Let $X$ be the set of all real-valued functions $x$ on the interval $[0,1]$ and let $x \leq y$ mean that $x(t) \leq y(t)$ for all $t \in [0,1]$. Does it define a partial ordering/ total ordering? Does $X$ have maximal elements?
So, to show that $ \leq $ is a partial ordering on $X$:
i)It's clear that for all $x(t)$ in the interval, $x(t) \leq x(t)$.
ii)$x(t) \leq y(t)$ and $x(t) \geq y(t)$ implies that $x(t) =y(t)$.
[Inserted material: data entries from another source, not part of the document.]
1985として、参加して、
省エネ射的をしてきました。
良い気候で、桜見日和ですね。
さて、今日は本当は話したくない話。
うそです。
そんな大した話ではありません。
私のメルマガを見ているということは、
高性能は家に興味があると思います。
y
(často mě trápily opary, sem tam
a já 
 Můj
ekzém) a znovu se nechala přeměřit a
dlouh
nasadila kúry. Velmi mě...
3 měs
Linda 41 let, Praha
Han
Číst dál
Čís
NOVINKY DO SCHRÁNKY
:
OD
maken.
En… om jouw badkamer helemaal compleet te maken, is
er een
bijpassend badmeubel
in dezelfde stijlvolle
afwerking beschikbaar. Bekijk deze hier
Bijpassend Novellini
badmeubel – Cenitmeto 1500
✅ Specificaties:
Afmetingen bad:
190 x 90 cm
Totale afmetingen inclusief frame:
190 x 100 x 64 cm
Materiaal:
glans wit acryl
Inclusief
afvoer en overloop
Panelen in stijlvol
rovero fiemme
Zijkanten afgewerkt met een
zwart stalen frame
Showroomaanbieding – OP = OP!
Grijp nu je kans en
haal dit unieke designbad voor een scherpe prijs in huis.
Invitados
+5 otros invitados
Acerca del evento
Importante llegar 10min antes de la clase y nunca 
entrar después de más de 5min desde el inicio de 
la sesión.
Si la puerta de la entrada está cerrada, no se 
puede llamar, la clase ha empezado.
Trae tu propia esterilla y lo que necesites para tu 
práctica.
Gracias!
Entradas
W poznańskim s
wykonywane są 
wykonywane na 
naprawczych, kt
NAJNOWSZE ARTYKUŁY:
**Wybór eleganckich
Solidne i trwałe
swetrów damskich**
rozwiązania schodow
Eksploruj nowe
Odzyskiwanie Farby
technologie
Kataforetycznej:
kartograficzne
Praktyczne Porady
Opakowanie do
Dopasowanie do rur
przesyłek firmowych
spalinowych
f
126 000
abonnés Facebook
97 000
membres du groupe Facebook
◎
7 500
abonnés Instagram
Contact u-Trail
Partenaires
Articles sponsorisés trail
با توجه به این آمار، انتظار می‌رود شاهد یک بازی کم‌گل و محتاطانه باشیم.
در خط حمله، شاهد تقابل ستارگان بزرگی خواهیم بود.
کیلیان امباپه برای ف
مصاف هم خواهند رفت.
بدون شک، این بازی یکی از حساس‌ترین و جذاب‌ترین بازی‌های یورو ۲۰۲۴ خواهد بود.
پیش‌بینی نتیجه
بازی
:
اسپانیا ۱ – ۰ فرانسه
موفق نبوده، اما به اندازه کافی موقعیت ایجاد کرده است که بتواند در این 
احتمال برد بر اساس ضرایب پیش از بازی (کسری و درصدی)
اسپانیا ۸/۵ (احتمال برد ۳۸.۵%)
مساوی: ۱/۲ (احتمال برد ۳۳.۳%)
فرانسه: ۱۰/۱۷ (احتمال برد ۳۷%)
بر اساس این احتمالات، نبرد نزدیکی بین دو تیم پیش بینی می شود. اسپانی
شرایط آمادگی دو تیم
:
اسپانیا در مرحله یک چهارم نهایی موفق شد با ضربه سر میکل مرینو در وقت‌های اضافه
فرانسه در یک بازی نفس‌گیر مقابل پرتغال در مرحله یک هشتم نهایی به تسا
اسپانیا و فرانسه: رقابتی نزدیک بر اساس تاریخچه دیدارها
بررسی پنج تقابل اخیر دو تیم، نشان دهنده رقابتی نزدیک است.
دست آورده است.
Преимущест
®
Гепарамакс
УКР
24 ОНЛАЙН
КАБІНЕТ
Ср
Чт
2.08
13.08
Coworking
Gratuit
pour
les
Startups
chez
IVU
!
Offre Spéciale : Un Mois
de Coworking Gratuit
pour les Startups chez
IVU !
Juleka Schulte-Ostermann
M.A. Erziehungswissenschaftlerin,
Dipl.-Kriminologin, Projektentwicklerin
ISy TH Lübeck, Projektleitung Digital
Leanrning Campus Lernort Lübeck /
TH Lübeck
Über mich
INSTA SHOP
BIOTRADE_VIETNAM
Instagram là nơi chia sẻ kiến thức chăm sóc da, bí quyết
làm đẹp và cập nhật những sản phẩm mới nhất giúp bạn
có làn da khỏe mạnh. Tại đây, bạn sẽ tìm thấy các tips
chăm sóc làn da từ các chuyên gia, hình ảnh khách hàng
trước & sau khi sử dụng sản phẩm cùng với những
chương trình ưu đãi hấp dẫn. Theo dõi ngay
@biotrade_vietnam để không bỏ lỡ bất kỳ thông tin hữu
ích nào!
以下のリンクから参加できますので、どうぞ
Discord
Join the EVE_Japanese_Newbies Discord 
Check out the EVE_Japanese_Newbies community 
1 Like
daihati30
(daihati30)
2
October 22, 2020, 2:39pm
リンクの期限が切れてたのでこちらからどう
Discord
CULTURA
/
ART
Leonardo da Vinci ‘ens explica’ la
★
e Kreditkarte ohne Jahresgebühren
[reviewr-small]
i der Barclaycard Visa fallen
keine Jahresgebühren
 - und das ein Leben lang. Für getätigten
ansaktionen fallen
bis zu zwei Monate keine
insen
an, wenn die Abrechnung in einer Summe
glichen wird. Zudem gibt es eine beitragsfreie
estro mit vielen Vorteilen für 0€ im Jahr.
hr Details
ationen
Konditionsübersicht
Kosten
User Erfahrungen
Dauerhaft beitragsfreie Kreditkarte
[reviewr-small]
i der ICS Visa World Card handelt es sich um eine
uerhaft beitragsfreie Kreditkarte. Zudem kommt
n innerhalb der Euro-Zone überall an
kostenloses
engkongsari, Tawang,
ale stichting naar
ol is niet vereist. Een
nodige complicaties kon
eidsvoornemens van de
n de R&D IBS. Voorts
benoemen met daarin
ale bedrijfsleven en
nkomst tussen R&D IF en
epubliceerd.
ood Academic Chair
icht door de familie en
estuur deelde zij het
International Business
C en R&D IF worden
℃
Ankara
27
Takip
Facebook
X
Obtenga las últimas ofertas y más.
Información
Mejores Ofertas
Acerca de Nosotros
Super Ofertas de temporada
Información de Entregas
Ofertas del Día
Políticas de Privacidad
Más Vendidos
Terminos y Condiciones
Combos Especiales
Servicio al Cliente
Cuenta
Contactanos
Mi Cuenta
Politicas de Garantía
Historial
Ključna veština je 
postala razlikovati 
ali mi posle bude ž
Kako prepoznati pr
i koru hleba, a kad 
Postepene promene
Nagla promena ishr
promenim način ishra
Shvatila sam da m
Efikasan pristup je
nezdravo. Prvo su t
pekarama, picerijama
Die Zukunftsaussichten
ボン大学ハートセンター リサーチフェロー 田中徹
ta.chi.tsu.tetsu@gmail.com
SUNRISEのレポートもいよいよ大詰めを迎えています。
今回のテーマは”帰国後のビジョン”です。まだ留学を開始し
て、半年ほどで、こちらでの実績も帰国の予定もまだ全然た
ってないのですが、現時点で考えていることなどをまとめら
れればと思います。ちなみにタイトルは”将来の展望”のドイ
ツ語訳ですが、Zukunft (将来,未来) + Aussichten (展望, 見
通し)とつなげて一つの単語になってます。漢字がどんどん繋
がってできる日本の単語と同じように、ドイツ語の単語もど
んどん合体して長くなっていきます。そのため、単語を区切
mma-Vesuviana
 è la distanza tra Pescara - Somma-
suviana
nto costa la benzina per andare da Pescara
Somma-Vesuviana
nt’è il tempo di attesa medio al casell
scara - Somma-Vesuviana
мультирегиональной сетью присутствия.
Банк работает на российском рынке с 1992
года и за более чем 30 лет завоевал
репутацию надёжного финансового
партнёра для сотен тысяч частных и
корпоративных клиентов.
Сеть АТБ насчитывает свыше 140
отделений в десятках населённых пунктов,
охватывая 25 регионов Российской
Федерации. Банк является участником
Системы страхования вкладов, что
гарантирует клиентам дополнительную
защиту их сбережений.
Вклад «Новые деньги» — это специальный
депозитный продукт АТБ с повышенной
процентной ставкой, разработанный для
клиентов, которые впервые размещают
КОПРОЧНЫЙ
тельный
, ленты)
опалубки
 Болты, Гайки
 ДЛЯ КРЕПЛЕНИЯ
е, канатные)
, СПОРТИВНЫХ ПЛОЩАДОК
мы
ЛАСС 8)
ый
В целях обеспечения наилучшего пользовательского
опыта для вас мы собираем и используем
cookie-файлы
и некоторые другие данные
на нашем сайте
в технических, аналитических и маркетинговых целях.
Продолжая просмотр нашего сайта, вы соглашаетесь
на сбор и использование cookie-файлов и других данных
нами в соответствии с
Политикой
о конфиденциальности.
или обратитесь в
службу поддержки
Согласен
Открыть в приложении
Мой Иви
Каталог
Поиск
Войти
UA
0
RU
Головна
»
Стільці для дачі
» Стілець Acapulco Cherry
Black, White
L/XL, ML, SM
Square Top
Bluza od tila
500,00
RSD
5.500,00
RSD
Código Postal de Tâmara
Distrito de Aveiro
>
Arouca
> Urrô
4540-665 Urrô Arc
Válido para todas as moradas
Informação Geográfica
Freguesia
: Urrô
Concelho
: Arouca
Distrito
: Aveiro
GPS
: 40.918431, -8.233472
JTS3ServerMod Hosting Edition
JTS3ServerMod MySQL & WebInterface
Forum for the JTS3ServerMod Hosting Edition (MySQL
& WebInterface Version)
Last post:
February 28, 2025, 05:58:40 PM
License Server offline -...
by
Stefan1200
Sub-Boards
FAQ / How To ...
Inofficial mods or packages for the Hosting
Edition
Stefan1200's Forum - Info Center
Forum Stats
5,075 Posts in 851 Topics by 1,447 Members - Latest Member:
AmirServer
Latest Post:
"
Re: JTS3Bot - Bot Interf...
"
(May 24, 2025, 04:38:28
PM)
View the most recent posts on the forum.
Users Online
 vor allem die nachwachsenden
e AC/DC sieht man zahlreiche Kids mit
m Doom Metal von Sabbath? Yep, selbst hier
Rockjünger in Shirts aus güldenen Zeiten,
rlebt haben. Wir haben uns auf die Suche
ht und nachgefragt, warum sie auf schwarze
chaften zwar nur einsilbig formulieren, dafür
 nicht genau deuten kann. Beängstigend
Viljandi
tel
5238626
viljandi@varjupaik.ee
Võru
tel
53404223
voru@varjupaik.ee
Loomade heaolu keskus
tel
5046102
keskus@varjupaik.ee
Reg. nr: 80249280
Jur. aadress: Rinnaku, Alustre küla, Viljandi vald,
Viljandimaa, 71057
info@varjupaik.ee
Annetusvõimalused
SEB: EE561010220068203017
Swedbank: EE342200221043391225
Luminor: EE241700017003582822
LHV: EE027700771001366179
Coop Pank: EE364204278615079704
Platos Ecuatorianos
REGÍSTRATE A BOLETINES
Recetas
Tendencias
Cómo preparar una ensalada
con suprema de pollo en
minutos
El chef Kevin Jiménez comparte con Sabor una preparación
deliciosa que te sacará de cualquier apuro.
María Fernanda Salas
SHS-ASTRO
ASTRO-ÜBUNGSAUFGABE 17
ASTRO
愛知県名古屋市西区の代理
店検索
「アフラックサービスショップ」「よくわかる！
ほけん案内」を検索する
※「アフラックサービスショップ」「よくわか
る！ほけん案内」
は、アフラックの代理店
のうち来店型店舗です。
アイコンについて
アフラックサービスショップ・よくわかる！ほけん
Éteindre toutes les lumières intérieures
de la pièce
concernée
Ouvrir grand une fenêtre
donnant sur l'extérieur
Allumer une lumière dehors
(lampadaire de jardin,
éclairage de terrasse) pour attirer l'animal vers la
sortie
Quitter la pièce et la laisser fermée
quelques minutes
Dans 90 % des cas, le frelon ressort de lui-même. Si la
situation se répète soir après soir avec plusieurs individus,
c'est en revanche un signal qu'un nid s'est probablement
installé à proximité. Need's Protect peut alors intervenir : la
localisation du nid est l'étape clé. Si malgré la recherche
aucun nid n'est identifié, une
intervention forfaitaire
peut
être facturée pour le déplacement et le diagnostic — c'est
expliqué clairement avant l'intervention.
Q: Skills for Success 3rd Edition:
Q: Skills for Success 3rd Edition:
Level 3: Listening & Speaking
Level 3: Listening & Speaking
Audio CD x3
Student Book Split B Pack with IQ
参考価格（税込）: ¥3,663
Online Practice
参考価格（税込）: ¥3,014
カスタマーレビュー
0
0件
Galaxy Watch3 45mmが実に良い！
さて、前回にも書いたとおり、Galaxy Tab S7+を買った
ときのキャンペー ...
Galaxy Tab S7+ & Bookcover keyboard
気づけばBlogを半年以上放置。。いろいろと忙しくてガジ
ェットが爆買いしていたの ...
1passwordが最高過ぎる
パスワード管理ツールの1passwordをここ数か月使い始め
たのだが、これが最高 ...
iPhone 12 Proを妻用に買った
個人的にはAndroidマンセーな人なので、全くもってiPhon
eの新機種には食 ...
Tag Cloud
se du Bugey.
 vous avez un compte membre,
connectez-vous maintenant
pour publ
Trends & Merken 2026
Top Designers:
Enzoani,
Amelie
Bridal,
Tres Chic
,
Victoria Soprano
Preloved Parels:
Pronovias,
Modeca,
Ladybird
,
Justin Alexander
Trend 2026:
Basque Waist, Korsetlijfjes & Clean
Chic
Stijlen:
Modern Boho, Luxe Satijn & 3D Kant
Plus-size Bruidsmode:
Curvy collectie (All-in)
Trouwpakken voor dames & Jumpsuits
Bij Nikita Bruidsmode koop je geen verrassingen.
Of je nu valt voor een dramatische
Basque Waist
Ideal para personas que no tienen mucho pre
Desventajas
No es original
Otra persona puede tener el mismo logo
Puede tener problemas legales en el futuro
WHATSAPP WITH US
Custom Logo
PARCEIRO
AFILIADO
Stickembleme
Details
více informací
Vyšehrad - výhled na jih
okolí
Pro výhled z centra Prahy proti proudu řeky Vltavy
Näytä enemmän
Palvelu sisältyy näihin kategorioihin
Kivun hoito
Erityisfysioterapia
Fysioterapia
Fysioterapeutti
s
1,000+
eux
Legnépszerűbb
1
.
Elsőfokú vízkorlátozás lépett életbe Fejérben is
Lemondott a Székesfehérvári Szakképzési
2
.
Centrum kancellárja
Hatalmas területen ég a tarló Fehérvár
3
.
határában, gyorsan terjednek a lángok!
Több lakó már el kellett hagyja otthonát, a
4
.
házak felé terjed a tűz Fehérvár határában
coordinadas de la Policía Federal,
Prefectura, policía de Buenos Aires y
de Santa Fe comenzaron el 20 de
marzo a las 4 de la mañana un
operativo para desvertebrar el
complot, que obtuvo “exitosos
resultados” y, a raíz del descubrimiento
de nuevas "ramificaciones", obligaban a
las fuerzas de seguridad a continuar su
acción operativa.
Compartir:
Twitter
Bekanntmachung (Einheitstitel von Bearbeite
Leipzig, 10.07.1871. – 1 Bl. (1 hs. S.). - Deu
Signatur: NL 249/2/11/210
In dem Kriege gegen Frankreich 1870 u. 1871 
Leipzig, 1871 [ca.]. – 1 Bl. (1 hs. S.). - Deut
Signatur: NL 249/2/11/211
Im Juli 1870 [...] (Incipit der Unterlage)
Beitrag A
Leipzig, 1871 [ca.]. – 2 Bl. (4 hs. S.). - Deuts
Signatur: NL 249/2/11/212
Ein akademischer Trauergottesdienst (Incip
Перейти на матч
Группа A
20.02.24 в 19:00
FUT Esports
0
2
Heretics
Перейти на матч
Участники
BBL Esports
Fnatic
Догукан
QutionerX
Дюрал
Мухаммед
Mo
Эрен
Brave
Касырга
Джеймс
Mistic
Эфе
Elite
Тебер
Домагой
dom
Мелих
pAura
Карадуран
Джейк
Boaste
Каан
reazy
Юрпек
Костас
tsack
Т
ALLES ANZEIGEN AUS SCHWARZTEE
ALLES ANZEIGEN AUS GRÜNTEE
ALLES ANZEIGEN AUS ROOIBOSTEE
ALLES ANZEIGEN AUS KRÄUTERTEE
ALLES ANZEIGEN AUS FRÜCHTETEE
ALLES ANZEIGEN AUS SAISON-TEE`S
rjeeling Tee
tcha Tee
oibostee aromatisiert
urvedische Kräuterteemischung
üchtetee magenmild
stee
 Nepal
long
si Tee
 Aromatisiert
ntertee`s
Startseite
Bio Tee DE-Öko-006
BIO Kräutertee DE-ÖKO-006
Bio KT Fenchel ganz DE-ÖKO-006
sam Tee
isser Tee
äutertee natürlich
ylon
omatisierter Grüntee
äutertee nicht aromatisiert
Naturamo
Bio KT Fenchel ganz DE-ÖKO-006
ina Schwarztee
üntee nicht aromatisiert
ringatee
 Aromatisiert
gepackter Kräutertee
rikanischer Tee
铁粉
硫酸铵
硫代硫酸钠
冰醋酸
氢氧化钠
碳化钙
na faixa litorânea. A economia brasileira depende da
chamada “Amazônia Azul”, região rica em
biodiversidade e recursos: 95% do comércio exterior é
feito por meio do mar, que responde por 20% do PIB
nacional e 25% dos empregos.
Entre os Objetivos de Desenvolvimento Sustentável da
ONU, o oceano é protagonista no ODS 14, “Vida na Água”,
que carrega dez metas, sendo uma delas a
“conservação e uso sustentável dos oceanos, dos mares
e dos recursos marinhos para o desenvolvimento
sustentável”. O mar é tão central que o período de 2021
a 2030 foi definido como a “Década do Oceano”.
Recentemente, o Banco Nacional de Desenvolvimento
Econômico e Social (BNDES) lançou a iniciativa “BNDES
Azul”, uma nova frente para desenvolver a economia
iii)If $x(t) \leq y(t)$ and $y(t) \leq z(t)$ then we get $x(t) \leq z(t)$
How can we show that $\leq$ is a total ordering and what are the maximal elements? Can we say that the function $g(t) = 1$ is a maximal element? or is it an upper bound? Edit: I think it's not a total order since we may not able to compare any two elements.
Hint For $\leq$ to be a total order, we must be able to order all real-valued functions on $[0,1]$. But what about
$$x(t) = t$$ $$y(t) = 1-t$$
Can we say that $x \leq y$ or that $y \leq x$? Or neither? (What does that mean?)